» **Goal of the exercise**
Starting at the line that contains "This screenshot has height=2576, width=904.", return each line exactly as written until the listing below ends, and return no other line.

::: Recorded data

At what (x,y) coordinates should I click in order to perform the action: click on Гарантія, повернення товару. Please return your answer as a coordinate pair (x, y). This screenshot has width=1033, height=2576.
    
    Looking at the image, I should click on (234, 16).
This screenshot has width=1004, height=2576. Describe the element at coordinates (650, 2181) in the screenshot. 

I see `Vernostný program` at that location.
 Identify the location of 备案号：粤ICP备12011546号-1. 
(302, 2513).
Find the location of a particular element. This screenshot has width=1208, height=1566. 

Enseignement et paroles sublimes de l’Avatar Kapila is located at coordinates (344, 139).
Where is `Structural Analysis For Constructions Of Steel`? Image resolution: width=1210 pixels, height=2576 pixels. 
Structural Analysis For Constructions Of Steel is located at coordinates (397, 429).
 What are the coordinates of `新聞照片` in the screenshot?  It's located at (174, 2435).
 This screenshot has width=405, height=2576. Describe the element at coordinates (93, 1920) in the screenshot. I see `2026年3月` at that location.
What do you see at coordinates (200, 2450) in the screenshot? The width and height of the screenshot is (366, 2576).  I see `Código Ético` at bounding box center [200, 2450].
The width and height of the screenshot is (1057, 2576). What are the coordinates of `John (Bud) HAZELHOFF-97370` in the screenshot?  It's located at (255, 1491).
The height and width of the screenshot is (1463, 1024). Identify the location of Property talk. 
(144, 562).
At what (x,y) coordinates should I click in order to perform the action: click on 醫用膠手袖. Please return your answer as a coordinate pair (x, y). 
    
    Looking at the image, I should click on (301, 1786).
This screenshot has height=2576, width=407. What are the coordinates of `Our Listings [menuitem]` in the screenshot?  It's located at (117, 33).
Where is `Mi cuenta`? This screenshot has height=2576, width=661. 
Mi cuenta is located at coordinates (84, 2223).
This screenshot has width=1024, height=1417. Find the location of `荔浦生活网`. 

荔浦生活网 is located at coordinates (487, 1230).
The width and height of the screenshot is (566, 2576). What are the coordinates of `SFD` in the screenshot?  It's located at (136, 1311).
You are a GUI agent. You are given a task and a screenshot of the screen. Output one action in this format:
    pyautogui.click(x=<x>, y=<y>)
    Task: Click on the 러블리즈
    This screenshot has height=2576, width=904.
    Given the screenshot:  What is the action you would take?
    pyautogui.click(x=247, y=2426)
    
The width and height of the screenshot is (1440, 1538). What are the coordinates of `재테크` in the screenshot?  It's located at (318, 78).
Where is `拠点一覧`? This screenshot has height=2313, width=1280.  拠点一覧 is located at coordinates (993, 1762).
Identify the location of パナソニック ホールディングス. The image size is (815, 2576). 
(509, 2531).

::::::

» **Solution**
    This screenshot has height=2576, width=904.
    Given the screenshot:  What is the action you would take?
    pyautogui.click(x=247, y=2426)
    
The width and height of the screenshot is (1440, 1538). What are the coordinates of `재테크` in the screenshot?  It's located at (318, 78).
Where is `拠点一覧`? This screenshot has height=2313, width=1280.  拠点一覧 is located at coordinates (993, 1762).
Identify the location of パナソニック ホールディングス. The image size is (815, 2576). 
(509, 2531).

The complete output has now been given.